'''

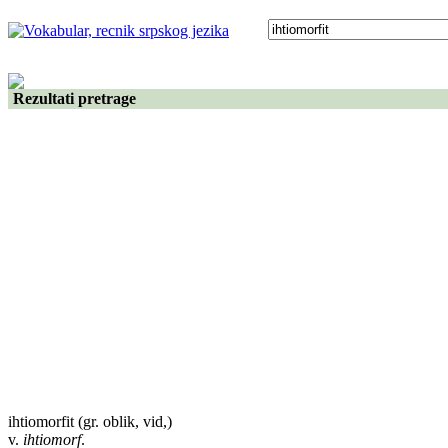
Rezultati pretrage
ihtiomorfit
(gr. oblik, vid,)
v.
ihtiomorf
.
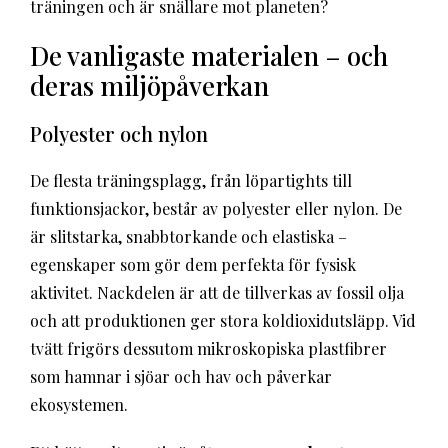
träningen och är snällare mot planeten?
De vanligaste materialen – och
deras miljöpåverkan
Polyester och nylon
De flesta träningsplagg, från löpartights till
funktionsjackor, består av polyester eller nylon. De
är slitstarka, snabbtorkande och elastiska –
egenskaper som gör dem perfekta för fysisk
aktivitet. Nackdelen är att de tillverkas av fossil olja
och att produktionen ger stora koldioxidutsläpp. Vid
tvätt frigörs dessutom mikroskopiska plastfibrer
som hamnar i sjöar och hav och påverkar
ekosystemen.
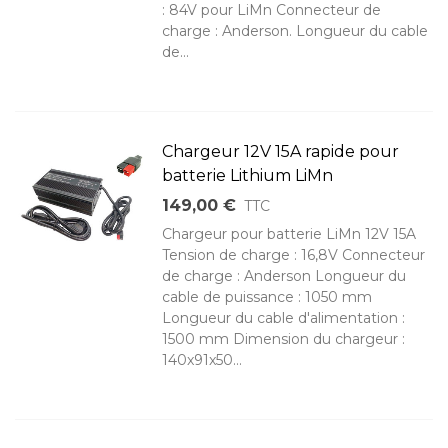
: 84V pour LiMn Connecteur de
charge : Anderson. Longueur du cable
de...
Chargeur 12V 15A rapide pour
batterie Lithium LiMn
149,00 €
TTC
Chargeur pour batterie LiMn 12V 15A
Tension de charge : 16,8V Connecteur
de charge : Anderson Longueur du
cable de puissance : 1050 mm
Longueur du cable d'alimentation :
1500 mm Dimension du chargeur :
140x91x50...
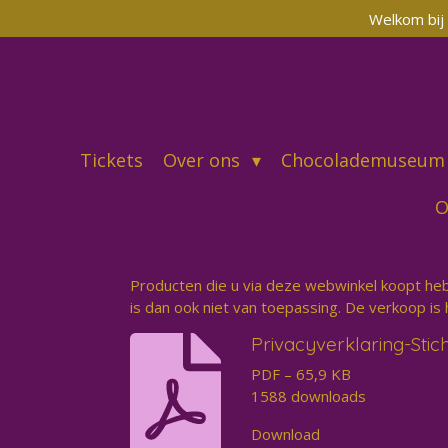
Welkom bij 
Ga
direct
naar
de
hoofdinhoud
Tickets
Over ons
Chocolademuseu
O
Producten die u via deze webwinkel koopt he
is dan ook niet van toepassing. De verkoop is h
Privacyverklaring-Stic
PDF – 65,9 KB
1588 downloads
Download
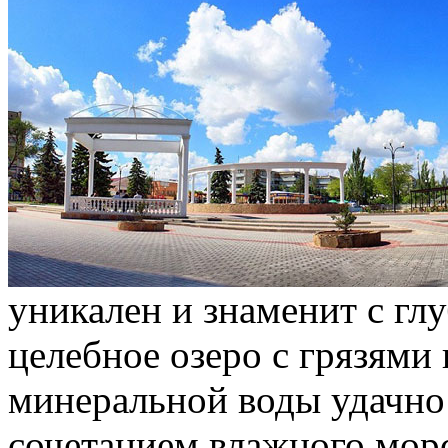
уникален и знаменит с гл
целебное озеро с грязями 
минеральной воды удачн
сочетанием влажного морс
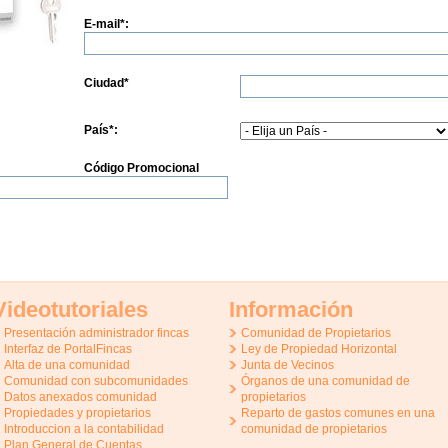
E-mail
*
:
Ciudad
*
País
*
:
Código Promocional
Videotutoriales
Información
Presentación administrador fincas
Comunidad de Propietarios
Interfaz de PortalFincas
Ley de Propiedad Horizontal
Alta de una comunidad
Junta de Vecinos
Comunidad con subcomunidades
Órganos de una comunidad de
Datos anexados comunidad
propietarios
Propiedades y propietarios
Reparto de gastos comunes en una
Introduccion a la contabilidad
comunidad de propietarios
Plan General de Cuentas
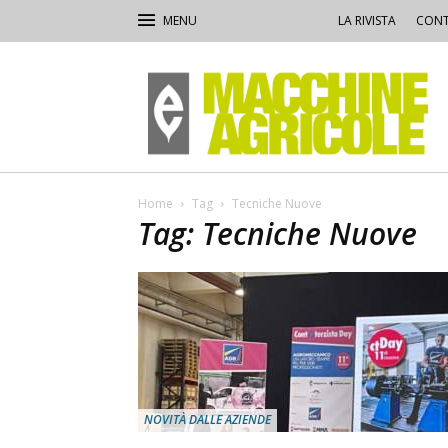
LA RIVISTA
CONT
Macchine
Agricole
Home
Tag
Tecniche Nuove
Tag: Tecniche Nuove
NOVITÀ DALLE AZIENDE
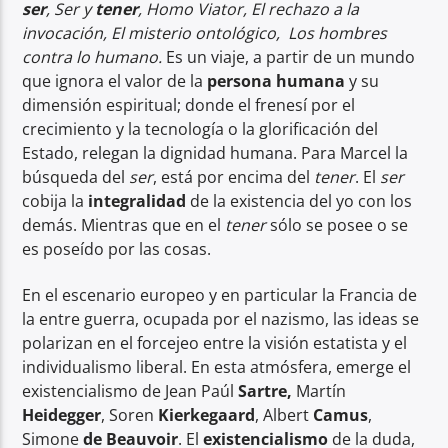
ser
, Ser y
tener
, Homo Viator, El rechazo a la
invocación, El misterio ontológico, Los hombres
contra lo humano.
Es un viaje, a partir de un mundo
que ignora el valor de la
persona humana
y su
dimensión espiritual; donde el frenesí por el
crecimiento y la tecnología o la glorificación del
Estado, relegan la dignidad humana. Para Marcel la
búsqueda del
ser
, está por encima del
tener
. El
ser
cobija la
integralidad
de la existencia del yo con los
demás. Mientras que en el
tener
sólo se posee o se
es poseído por las cosas.
En el escenario europeo y en particular la Francia de
la entre guerra, ocupada por el nazismo, las ideas se
polarizan en el forcejeo entre la visión estatista y el
individualismo liberal. En esta atmósfera, emerge el
existencialismo de Jean Paúl
Sartre,
Martín
Heidegger
, Soren
Kierkegaard
, Albert
Camus
,
Simone
de Beauvoir
. El
existencialismo
de la duda,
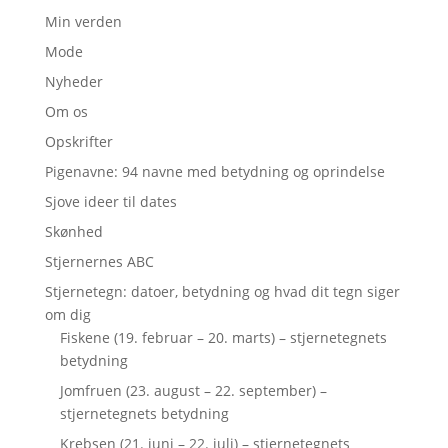
Min verden
Mode
Nyheder
Om os
Opskrifter
Pigenavne: 94 navne med betydning og oprindelse
Sjove ideer til dates
Skønhed
Stjernernes ABC
Stjernetegn: datoer, betydning og hvad dit tegn siger
om dig
Fiskene (19. februar – 20. marts) – stjernetegnets
betydning
Jomfruen (23. august – 22. september) –
stjernetegnets betydning
Krebsen (21. juni – 22. juli) – stjernetegnets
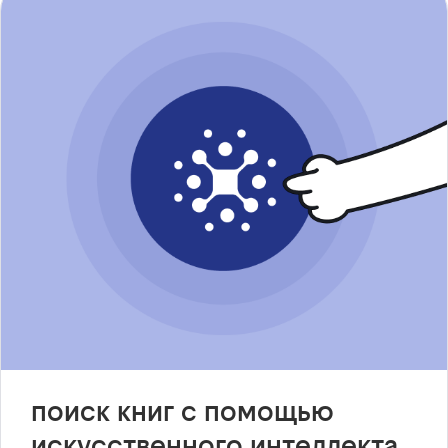
поиск книг с помощью
искусственного интеллекта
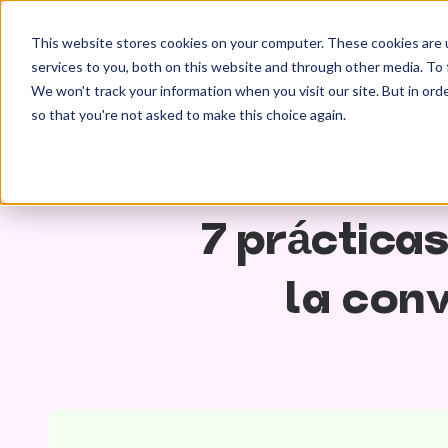
This website stores cookies on your computer. These cookies are 
services to you, both on this website and through other media. To 
We won't track your information when you visit our site. But in orde
so that you're not asked to make this choice again.
7 práctic
la con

'''

# WHAT YOU NEED TO DO:
Each line in the entries above that includes the string "stjernetegnets" adds to the count; state that count only.

# EXPECTED ANSWER:
3